━━━━━ Data for this task

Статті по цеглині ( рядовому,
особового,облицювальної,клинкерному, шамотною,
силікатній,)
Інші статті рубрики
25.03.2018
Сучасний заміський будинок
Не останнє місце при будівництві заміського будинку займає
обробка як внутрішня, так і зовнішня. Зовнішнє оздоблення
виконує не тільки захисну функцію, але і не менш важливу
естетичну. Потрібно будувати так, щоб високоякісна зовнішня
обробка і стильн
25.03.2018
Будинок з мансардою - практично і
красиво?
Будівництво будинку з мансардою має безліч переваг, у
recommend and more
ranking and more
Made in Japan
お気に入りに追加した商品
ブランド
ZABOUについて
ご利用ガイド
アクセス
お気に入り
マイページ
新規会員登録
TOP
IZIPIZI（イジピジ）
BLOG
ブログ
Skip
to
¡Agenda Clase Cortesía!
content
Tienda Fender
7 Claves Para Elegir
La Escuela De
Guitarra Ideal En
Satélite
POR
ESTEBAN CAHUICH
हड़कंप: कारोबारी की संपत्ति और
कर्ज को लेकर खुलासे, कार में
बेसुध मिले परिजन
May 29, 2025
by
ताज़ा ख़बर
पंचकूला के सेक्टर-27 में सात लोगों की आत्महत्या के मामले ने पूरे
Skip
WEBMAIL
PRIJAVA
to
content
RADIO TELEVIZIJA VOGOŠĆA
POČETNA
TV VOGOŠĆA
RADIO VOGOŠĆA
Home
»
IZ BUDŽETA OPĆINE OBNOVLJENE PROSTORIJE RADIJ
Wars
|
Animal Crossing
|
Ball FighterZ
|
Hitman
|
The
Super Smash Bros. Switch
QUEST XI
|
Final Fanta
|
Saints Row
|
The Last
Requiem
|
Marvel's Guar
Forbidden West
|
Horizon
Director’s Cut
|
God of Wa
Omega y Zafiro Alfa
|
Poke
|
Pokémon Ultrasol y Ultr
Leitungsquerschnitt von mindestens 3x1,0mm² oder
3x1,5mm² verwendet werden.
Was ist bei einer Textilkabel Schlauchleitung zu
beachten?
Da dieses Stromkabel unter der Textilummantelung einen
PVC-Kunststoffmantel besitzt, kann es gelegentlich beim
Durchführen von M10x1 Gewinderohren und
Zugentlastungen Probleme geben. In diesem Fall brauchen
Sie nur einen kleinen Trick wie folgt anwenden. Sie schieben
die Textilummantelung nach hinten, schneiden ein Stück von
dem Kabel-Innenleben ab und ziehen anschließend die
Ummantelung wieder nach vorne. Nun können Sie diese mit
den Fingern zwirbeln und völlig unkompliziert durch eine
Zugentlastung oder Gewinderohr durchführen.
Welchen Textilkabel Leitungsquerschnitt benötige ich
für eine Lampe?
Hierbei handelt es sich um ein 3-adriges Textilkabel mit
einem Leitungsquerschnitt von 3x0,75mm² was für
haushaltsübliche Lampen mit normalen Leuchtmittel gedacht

━━━━━━━━━━

# Task objective:
Print the full listing verbatim. Leave nothing out.

# Response:
Статті по цеглині ( рядовому,
особового,облицювальної,клинкерному, шамотною,
силікатній,)
Інші статті рубрики
25.03.2018
Сучасний заміський будинок
Не останнє місце при будівництві заміського будинку займає
обробка як внутрішня, так і зовнішня. Зовнішнє оздоблення
виконує не тільки захисну функцію, але і не менш важливу
естетичну. Потрібно будувати так, щоб високоякісна зовнішня
обробка і стильн
25.03.2018
Будинок з мансардою - практично і
красиво?
Будівництво будинку з мансардою має безліч переваг, у
recommend and more
ranking and more
Made in Japan
お気に入りに追加した商品
ブランド
ZABOUについて
ご利用ガイド
アクセス
お気に入り
マイページ
新規会員登録
TOP
IZIPIZI（イジピジ）
BLOG
ブログ
Skip
to
¡Agenda Clase Cortesía!
content
Tienda Fender
7 Claves Para Elegir
La Escuela De
Guitarra Ideal En
Satélite
POR
ESTEBAN CAHUICH
हड़कंप: कारोबारी की संपत्ति और
कर्ज को लेकर खुलासे, कार में
बेसुध मिले परिजन
May 29, 2025
by
ताज़ा ख़बर
पंचकूला के सेक्टर-27 में सात लोगों की आत्महत्या के मामले ने पूरे
Skip
WEBMAIL
PRIJAVA
to
content
RADIO TELEVIZIJA VOGOŠĆA
POČETNA
TV VOGOŠĆA
RADIO VOGOŠĆA
Home
»
IZ BUDŽETA OPĆINE OBNOVLJENE PROSTORIJE RADIJ
Wars
|
Animal Crossing
|
Ball FighterZ
|
Hitman
|
The
Super Smash Bros. Switch
QUEST XI
|
Final Fanta
|
Saints Row
|
The Last
Requiem
|
Marvel's Guar
Forbidden West
|
Horizon
Director’s Cut
|
God of Wa
Omega y Zafiro Alfa
|
Poke
|
Pokémon Ultrasol y Ultr
Leitungsquerschnitt von mindestens 3x1,0mm² oder
3x1,5mm² verwendet werden.
Was ist bei einer Textilkabel Schlauchleitung zu
beachten?
Da dieses Stromkabel unter der Textilummantelung einen
PVC-Kunststoffmantel besitzt, kann es gelegentlich beim
Durchführen von M10x1 Gewinderohren und
Zugentlastungen Probleme geben. In diesem Fall brauchen
Sie nur einen kleinen Trick wie folgt anwenden. Sie schieben
die Textilummantelung nach hinten, schneiden ein Stück von
dem Kabel-Innenleben ab und ziehen anschließend die
Ummantelung wieder nach vorne. Nun können Sie diese mit
den Fingern zwirbeln und völlig unkompliziert durch eine
Zugentlastung oder Gewinderohr durchführen.
Welchen Textilkabel Leitungsquerschnitt benötige ich
für eine Lampe?
Hierbei handelt es sich um ein 3-adriges Textilkabel mit
einem Leitungsquerschnitt von 3x0,75mm² was für
haushaltsübliche Lampen mit normalen Leuchtmittel gedacht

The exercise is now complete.